We reached the rim of the crater fifty minutes after free time had started. We had to check our communicators to be sure we would have enough time to get back. We were pushing our limits already. When we were about five feet away, everyone stopped. I always took the lead on these things, so I raced forward. When I felt my right shoe graze the edge of the crater, I pushed myself up with all my strength, propelling myself into the air at a forty-five-degree angle.

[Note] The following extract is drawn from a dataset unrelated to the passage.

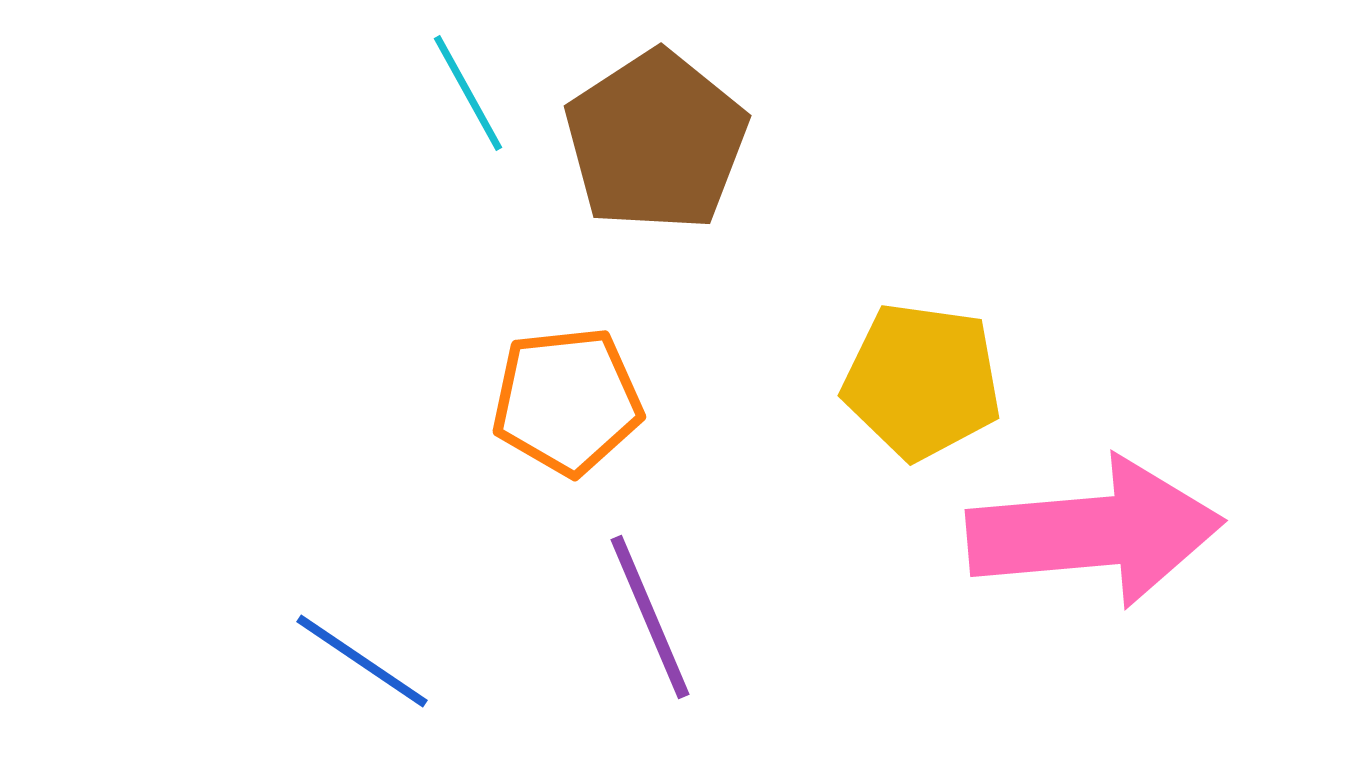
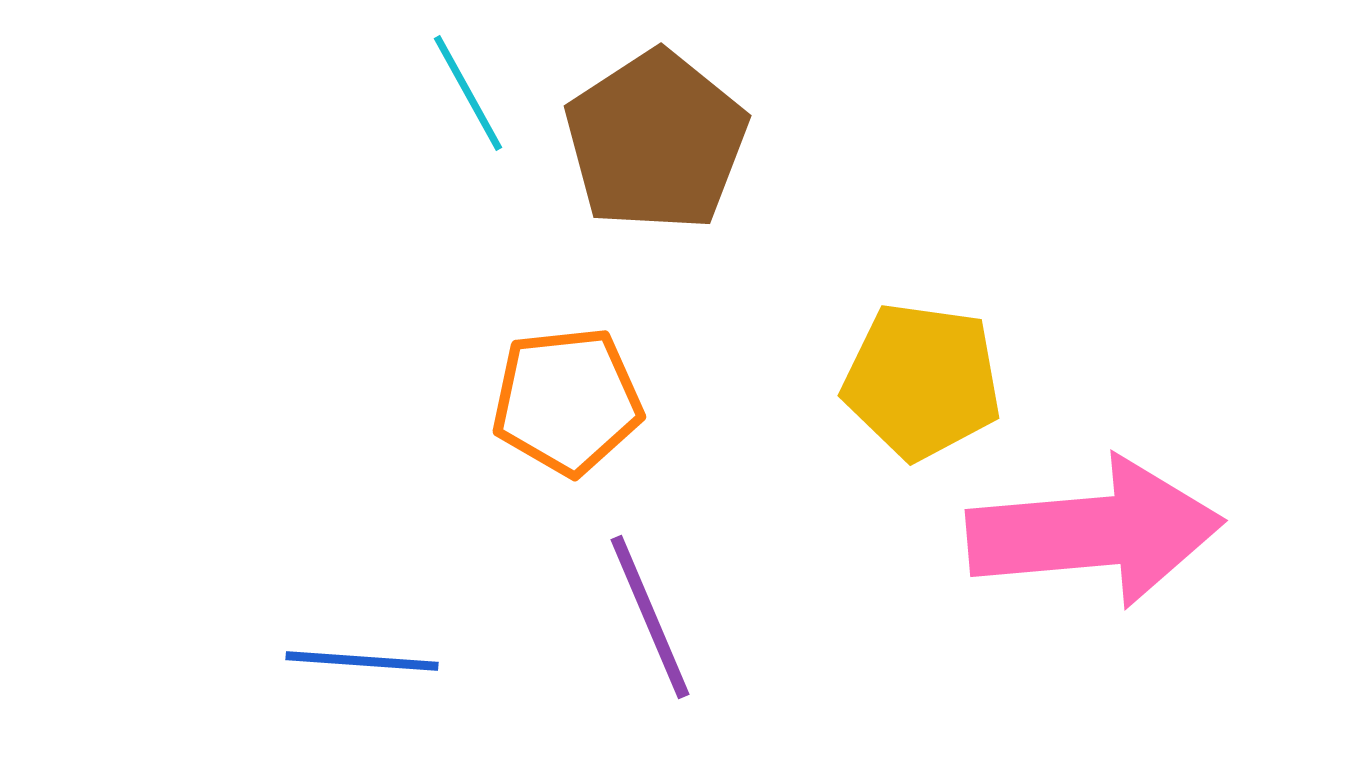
blue line: rotated 30 degrees counterclockwise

Flying through the air, all I could think about was how beautiful the crater floor was. I would love to explore it on foot, but nobody has ever dared. I added it to my list of things I wanted to do as I watched the opposite rim approaching quickly. Landing requires a certain amount of skill to avoid injury. When your feet hit the ground, you’ve got to be ready to move. If you try to stop the forward momentum, your legs will buckle, and you will break bones. I’ve seen it happen.
As I approached, I arranged my feet, so the right was forward and ready to go. I felt the hard earth give slightly with the force of my foot and projected myself forward again in a little jump then into a sprint. It took several feet to steady myself and stop. When I turned around, the others were mid-air, laughing and screaming. I cleared out of their landing path, watching from the side as their feet found the planet’s surface again. We hung out together, looking around, then turned to return to the other side. If we stayed on track, we would arrive back just in time.

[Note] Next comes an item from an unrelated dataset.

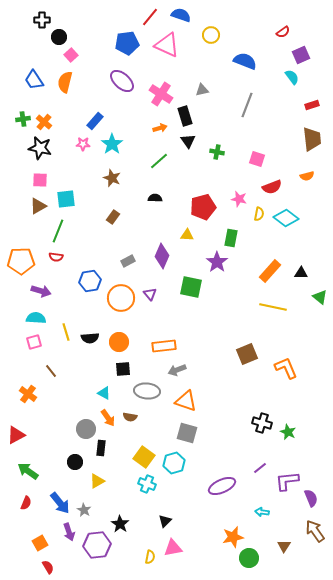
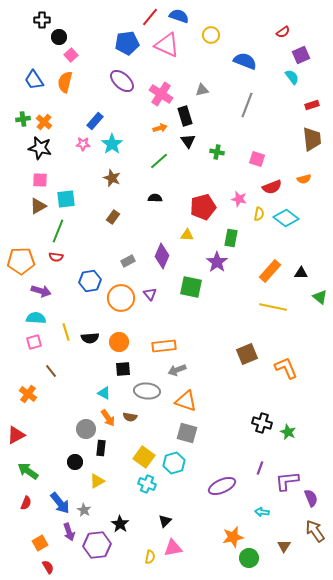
blue semicircle at (181, 15): moved 2 px left, 1 px down
orange semicircle at (307, 176): moved 3 px left, 3 px down
purple line at (260, 468): rotated 32 degrees counterclockwise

That’s when the rumbling started. It started low, like an animal growling. We only had a few animals in our settlement, but they all growled the same when threatened. This noise caught our attention. We had never seen wild animals above the surface, so we searched for the source. A deep shaking under our feet soon accompanied the rumbling. I screamed for everyone to quickly cross the crater, fearing we would get stuck on the wrong side.
I’ve never run so fast back home after landing. We had to cross three more craters in the process, but we never stopped running. The shaking was getting worse. It felt like the planet was being ripped apart at its core. When we reached the entrance pod, I looked behind us for the first time. Once beautiful blue and dark, the mountains were now spitting a red and orange liquid from the tops, raining down upon them. We could see it pooling at the bottom. I was terrified of where it would go once too much had gathered. The only thing standing between our homes and the mountains was craters. Would the liquid fill them and stop, or would there be too much?
Inside the pod, there was uproar everywhere. I started screaming at anyone who would listen, but they already knew. The caverns under our homes had split open during the quaking, devouring some homes and families. I saw my father running toward me. He screamed that we had to leave, that we had to abandon the planet. I was so confused. I didn’t understand what he meant.
Yelling from across the room told us that we had lost more underground buildings. More families were gone. I started crying because I didn’t see any way out. I thought we were all going to die. My family, my friends, our homes, it was all going to be gone, and we would be forgotten. Just then, a loud siren went off, buzzing in small equal bursts every three seconds. It lasted a minute. Then an automated voice, louder than anything I had ever heard, announced that everyone was to assemble in the abandoned dining pod immediately. We had five minutes. A timer started counting then, ticking off the time. We were only two pods from the dining pod. I gathered my friends who had been huddled behind me, and we made our way to the pod, following my father carefully as everything was still shaking.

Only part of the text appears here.